Task goal.
For each line below that contains the word "قیمت", return that line.

====== Extracted records

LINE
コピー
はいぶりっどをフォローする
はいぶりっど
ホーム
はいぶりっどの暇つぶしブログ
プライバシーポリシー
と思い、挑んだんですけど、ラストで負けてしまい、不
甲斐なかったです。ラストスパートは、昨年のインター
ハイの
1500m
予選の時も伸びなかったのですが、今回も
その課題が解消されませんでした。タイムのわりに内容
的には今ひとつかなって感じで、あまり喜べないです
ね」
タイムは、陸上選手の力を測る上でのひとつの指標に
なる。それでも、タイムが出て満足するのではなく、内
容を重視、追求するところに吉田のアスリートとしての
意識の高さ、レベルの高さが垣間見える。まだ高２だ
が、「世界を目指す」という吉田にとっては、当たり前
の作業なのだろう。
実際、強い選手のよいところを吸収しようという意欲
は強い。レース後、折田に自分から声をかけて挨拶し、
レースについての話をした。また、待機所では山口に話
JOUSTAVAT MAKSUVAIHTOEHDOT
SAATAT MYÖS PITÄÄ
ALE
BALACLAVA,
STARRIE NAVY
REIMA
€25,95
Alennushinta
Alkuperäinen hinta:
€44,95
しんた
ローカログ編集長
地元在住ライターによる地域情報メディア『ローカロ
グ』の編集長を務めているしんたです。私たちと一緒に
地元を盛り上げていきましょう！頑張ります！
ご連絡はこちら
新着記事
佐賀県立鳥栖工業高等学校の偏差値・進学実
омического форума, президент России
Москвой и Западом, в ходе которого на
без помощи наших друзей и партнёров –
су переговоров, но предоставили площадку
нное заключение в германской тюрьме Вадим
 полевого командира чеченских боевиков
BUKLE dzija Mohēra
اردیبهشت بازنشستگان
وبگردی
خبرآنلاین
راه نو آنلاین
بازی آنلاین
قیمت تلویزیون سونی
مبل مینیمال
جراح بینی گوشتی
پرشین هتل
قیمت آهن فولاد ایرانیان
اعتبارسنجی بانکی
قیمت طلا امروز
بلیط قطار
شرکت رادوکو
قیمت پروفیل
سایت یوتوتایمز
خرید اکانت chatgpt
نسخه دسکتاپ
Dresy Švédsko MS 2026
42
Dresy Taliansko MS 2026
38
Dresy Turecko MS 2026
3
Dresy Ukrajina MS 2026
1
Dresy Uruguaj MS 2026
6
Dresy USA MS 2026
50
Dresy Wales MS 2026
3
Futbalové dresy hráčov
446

============

Answer below.
قیمت تلویزیون سونی
قیمت آهن فولاد ایرانیان
قیمت طلا امروز
قیمت پروفیل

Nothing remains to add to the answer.